Dividend stocks can take many forms, with dividend-paying companies carrying varying yields and operating in a wide range of sectors. However, some dividend stocks are clearly better than others, and I’ve got three on this list that I think long-term investors can buy right now for big long-term gains.
Let’s dive into why these three companies ought to at least be on investors’ radars and where they could be headed from here.
Fortis
Fortis (TSX:FTS) is a leading North American utility company that provides electricity and natural gas to consumers across Canada, the U.S., and the Caribbean. With over $60 billion in assets, Fortis operates in a highly regulated industry, which helps ensure stable revenue streams and predictable cash flows. Thanks to its impressive record of dividend growth, the company has also become a top dividend stock for income investors.
Fortis has a 50-year consecutive dividend increase history, with the current yield dividend around 4%. All these factors make the stock extremely attractive, as the company offers stable income to its investors.
Moreover, utility companies like Fortis are always in a good position to ride out the recession. The $22.3 billion capital growth five-year plan has a specific design to enhance and expand the company’s regulated utility businesses. Such efforts are expected to facilitate earnings and cash flow growth, a key catalyst for attaining long-term annualized dividend growth of 4% to 6%.
Manulife Financial
Manulife Financial (TSX:MFC) is one of Canada’s largest insurance companies, with a strong international presence in North America, Asia, and Europe. The company provides life insurance and investment services to a wide range of clients. It has delivered solid performance in the past few years, making it a top dividend pick.
Manulife offers a decent dividend yield of around 3.8%, much higher than most finance dealing stocks. As such, it is attractive to income-hungry investors, and the return is very stable, irrespective of the prevailing market conditions. The company has a diversified revenue base with operations in life insurance, wealth management, and retirement planning services. Its recent earnings have shown resilience and are supported by strong growth in Asia and stable performance in its North American operations.
Given the increasing middle class and the rapidly growing demand for life and health insurance in Asia, Manulife is well-positioned to capitalize on this market.

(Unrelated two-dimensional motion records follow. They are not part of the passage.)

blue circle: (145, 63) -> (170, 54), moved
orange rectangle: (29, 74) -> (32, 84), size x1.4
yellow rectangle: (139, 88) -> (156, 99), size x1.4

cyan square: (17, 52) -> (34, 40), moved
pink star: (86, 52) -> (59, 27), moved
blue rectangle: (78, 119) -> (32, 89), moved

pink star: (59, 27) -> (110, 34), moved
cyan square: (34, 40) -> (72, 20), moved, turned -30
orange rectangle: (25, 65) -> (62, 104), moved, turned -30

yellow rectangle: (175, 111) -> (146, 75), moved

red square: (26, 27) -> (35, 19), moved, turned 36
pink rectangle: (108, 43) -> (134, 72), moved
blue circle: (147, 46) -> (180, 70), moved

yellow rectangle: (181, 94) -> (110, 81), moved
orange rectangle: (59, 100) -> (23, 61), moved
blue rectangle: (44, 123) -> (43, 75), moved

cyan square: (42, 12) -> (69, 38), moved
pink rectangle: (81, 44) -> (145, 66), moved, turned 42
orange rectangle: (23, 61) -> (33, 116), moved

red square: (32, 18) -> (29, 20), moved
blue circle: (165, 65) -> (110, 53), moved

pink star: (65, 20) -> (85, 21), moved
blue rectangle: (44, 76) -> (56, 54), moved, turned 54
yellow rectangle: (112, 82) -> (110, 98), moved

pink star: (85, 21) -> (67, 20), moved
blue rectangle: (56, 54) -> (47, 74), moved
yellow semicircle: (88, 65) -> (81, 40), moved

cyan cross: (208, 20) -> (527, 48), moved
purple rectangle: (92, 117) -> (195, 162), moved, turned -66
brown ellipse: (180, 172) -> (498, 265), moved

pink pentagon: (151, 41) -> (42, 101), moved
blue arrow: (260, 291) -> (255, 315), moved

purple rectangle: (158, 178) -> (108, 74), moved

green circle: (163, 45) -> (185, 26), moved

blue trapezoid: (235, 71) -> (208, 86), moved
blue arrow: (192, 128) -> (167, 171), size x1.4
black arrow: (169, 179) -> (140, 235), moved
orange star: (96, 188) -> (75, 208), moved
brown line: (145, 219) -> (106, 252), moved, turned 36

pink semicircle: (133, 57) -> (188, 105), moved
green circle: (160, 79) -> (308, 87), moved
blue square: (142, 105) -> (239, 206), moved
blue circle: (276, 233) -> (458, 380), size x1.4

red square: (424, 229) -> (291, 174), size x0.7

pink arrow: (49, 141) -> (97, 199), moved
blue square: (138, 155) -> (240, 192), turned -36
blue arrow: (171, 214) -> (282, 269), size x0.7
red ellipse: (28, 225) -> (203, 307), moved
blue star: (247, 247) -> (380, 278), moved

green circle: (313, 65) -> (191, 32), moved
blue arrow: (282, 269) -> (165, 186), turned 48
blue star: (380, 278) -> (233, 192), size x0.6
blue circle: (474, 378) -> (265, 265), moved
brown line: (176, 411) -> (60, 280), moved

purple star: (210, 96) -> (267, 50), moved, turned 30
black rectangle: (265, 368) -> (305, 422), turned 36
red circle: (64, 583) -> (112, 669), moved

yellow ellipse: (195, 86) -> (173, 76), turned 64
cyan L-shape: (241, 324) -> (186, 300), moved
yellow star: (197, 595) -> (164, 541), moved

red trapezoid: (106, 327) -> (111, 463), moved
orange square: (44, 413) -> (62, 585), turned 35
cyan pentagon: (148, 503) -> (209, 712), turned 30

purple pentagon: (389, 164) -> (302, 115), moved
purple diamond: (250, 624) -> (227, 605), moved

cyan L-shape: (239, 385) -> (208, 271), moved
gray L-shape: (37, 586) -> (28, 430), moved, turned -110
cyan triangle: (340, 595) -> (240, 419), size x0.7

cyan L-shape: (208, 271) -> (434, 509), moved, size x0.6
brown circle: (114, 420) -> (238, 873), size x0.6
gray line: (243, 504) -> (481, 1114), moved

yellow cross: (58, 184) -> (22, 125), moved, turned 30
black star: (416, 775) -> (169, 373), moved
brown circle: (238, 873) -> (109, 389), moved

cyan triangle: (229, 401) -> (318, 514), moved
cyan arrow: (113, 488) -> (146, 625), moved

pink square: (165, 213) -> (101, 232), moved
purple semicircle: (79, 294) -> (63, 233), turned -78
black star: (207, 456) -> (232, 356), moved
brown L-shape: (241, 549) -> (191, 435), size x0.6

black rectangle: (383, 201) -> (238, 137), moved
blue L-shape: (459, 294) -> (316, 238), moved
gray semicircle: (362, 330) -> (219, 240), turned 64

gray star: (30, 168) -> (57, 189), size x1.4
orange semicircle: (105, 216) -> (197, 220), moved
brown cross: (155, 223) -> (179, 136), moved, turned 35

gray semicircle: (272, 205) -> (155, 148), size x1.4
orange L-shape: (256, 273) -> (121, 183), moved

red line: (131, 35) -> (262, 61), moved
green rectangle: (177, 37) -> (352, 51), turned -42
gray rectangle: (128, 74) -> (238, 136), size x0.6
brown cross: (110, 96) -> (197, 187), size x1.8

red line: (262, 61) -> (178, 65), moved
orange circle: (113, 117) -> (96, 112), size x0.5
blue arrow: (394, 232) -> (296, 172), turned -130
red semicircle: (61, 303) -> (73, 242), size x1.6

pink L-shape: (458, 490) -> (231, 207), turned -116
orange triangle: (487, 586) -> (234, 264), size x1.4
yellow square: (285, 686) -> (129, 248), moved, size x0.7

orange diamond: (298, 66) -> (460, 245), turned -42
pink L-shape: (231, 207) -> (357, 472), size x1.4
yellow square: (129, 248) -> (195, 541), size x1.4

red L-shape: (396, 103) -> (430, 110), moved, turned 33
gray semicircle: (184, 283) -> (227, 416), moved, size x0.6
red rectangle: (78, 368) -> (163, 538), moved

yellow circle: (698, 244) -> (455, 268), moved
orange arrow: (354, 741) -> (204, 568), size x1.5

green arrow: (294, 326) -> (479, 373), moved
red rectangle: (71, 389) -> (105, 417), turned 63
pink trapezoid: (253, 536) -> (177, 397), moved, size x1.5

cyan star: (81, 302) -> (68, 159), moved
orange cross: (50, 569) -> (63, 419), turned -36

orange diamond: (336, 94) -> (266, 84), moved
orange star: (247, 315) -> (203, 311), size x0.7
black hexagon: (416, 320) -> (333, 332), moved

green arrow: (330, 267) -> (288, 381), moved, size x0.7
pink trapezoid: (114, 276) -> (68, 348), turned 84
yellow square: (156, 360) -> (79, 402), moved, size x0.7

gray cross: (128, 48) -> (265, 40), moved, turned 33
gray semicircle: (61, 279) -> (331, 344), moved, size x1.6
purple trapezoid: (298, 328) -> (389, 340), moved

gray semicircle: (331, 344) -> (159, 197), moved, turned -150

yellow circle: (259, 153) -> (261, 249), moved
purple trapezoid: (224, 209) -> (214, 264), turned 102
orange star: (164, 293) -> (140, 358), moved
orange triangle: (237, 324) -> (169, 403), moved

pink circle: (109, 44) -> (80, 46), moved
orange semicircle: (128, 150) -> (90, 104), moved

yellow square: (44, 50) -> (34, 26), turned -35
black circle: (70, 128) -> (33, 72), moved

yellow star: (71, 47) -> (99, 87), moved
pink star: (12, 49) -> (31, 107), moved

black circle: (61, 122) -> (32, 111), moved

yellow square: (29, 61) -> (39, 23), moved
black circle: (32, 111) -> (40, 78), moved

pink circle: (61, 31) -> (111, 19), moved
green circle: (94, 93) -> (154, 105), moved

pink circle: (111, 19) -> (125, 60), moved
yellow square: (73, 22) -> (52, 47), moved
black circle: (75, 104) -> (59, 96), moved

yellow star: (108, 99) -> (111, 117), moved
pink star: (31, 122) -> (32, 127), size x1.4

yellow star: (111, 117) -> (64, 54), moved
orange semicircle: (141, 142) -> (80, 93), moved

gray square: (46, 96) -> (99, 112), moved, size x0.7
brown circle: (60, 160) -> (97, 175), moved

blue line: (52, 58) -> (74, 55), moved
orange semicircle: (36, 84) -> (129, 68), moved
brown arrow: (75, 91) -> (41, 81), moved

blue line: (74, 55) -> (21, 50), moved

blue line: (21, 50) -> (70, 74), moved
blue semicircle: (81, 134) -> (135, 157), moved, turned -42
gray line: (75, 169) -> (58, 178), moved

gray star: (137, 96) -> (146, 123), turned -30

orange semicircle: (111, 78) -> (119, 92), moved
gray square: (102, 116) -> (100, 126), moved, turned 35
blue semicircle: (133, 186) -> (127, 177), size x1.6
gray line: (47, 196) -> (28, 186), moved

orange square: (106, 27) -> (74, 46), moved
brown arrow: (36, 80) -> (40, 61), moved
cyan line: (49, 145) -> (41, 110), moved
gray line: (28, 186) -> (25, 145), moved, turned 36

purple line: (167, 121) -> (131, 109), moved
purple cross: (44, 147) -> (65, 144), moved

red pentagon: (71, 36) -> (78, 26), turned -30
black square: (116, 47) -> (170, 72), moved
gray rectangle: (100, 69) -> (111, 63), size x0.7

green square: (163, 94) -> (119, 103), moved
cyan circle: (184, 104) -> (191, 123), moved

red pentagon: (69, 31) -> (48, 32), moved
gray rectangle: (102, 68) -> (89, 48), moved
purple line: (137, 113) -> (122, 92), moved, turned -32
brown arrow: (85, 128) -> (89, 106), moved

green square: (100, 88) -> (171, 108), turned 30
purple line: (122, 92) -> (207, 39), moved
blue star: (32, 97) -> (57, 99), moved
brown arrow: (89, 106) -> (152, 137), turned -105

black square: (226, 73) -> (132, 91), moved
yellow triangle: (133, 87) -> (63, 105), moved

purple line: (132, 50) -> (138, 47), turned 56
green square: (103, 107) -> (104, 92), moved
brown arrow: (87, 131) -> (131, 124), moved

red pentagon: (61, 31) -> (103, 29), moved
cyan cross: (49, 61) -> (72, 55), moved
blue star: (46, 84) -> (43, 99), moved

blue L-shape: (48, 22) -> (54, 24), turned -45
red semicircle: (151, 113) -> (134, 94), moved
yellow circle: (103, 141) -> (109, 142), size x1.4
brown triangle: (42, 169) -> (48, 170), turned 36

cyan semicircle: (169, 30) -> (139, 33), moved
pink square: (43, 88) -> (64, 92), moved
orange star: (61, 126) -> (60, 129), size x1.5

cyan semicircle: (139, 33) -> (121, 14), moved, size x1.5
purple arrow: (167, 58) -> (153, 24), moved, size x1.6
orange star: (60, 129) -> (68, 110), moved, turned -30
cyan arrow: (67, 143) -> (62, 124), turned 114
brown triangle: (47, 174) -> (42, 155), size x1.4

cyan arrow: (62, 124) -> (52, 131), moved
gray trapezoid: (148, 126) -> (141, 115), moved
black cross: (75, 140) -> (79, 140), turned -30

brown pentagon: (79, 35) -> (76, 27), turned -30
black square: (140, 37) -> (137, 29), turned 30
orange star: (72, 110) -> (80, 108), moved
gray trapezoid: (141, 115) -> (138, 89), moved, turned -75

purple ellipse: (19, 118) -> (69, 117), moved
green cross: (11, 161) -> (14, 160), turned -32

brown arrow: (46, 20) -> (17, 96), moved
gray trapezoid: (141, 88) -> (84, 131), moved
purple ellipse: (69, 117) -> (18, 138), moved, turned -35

The international presence of Manulife has long-term growth prospects, further supporting the stability of the dividend.
Dream Industrial REIT
Dream Industrial REIT (TSX:DIR.UN) owns and manages high-quality industrial properties in Canada, the US and Europe. The company is well-positioned to capitalize on the growth of e-commerce and global supply chain expansion. In addition, real estate investment trusts (REITs) like Dream Industrial offer an excellent opportunity for investors to access real estate dividends without the capital requirements of direct property ownership.
At current levels, Dream Industrial REIT provides a yield of roughly 5.2% and is one of the higher-yielding deals available on the TSX in this regard. It creates a lot of steady income for individuals looking for this type of investment with passive income at these low-interest levels. In addition, the portfolio of Dream Industrial contains various geographical areas, not concentrated in one region.
Most recent European acquisitions further diversify its holdings and increase the scope for growth while reducing related risks. Hence, focusing on high-quality, well-located properties in areas with inelastic demand is a strategy for sustainable growth.